Six Sigma and more:
Looking for the extraordinary
A few weeks ago, we were fortunate enough to attend “A Conversation with Archbishop Desmond Tutu.” As you know, he was the South African cleric and activist who rose to worldwide fame as an opponent of apartheid, winning a Nobel Peace Prize for his efforts. What most struck me was his ability to see the goodness in human beings despite all the pain and devastation he has seen in his life. He observed that “We are crazy... in America... using a truck to drag a person to death simply because he was gay... and simultaneously nominate Barak Obama as President of the United States,” he also noticed that “there are no ordinary people... human beings are made for goodness.”
As he talked about diversity, he taught me something I had not thought much about before. He noticed that we have a need to create tribes of people who are like us. He suggested that need comes from our evolutionary roots. In order to defend ourselves from the creatures that wanted to destroy us, we—that is, early humankind—had to band together with people close to us for our safety and security.
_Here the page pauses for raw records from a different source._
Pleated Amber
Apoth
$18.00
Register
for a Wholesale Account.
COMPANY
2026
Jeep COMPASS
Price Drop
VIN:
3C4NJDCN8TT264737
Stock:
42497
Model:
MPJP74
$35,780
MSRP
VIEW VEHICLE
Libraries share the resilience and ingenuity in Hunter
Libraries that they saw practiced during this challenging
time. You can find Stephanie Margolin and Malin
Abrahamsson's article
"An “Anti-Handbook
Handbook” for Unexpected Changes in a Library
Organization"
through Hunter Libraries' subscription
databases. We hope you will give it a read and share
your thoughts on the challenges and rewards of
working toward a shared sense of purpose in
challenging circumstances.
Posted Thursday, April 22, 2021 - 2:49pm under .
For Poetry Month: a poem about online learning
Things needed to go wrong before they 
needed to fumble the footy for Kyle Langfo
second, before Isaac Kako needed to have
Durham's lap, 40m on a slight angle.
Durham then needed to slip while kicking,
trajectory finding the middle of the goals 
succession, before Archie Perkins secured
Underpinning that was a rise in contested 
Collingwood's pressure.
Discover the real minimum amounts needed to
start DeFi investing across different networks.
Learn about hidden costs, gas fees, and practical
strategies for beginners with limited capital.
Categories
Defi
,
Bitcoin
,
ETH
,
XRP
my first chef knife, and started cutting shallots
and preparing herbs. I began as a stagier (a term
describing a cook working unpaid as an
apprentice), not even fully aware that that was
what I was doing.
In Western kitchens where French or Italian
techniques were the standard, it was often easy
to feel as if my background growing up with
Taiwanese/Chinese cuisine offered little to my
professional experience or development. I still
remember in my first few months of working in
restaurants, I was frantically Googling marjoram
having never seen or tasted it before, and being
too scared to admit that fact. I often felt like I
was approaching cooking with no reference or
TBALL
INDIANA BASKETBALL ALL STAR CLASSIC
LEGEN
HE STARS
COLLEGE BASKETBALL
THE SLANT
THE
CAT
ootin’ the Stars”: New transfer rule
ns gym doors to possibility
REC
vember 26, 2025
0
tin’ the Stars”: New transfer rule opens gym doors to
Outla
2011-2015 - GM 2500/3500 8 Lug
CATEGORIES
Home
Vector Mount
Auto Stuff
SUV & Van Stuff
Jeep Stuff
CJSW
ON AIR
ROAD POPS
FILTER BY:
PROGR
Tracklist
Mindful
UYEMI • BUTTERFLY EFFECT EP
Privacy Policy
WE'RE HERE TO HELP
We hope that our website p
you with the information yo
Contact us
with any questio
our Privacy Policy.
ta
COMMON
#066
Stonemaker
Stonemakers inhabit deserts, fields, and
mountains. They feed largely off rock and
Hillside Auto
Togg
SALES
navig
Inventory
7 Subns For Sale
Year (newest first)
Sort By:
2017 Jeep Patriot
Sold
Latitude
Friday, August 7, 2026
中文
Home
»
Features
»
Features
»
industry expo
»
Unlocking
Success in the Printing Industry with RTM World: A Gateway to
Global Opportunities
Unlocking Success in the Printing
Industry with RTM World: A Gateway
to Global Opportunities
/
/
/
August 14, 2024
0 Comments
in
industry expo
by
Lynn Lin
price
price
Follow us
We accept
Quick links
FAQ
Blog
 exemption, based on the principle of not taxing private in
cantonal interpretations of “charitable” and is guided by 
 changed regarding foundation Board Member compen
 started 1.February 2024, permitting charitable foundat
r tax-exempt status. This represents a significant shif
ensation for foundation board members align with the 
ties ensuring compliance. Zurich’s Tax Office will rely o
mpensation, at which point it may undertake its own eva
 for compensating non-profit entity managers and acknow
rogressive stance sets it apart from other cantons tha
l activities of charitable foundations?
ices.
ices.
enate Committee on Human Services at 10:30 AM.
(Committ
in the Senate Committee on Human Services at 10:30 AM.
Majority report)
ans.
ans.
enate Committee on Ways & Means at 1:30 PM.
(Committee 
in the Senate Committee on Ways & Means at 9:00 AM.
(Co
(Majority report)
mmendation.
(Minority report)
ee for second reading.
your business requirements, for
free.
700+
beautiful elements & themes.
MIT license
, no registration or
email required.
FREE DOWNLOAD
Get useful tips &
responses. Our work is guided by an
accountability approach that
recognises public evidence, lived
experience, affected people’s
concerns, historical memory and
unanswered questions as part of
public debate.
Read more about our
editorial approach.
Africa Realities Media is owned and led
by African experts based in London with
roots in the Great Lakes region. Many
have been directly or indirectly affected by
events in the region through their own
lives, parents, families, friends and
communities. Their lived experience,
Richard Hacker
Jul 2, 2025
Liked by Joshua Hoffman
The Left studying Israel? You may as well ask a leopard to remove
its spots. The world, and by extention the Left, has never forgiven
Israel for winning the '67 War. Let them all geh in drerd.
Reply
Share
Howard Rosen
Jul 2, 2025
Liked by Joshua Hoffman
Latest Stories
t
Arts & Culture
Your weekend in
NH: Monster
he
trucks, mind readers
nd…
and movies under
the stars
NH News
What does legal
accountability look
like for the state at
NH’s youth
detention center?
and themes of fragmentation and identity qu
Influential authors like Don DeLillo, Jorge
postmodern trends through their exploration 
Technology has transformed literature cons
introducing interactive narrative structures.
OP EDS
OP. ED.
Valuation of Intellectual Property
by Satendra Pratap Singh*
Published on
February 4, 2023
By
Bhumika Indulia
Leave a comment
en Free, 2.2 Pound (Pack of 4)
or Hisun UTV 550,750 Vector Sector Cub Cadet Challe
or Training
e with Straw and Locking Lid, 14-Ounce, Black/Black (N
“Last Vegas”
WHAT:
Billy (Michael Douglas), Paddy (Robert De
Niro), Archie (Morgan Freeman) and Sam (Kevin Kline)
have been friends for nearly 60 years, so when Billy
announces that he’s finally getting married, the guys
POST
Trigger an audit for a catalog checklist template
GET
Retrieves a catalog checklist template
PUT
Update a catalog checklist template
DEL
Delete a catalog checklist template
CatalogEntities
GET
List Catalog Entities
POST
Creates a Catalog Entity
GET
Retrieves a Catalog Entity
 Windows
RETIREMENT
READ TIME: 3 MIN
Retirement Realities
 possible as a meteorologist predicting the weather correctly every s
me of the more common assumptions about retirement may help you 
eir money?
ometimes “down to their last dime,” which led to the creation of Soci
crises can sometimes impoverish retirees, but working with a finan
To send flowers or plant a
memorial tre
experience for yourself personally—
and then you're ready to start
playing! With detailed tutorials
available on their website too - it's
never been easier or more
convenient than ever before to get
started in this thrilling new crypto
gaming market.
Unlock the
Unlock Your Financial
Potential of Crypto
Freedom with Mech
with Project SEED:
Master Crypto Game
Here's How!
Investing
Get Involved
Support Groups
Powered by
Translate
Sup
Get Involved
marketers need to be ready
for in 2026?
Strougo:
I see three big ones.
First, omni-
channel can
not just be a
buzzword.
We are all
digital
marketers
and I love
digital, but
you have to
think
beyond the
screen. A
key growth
Those needs for safety and security are not very high on our needs hierarchy. For example, we remember that Abraham Maslow ranked needs from highest to lowest as follows:
Maslow noticed that, as the lower level needs become satisfied, they become less important and we focus more on the higher level needs. But it is not always a simple one-way journey. As circumstances change, we can move down that hierarchy. There seems to be some relation between where we are on the hierarchy and how strong our need for tribal behavior is. I also think that the further we are up Maslow’s hierarchy, the larger and more diverse our tribe can be. Maybe as we move up the hierarchy, our tribe can move from our co-workers to our department to our company to our industry to our economy to the human race and even on to all sentient beings.
Although tribal behavior within tribes, I think, can provide the connection that helps us move up the need hierarchy, tribal behavior among tribes is frequently destructive. I think of wars among nations, discrimination among races, and calamitous battles among political parties, for example. I also think competition among businesses is sometimes destructive to stockholders, customers, employees, and the environment. But worse than that, many of our organizations have tribal conflict among departments, among managers who are trying to get ahead, and historically between management and labor. It is difficult, for example, not to see the word “brotherhood” in the mission of most labor unions.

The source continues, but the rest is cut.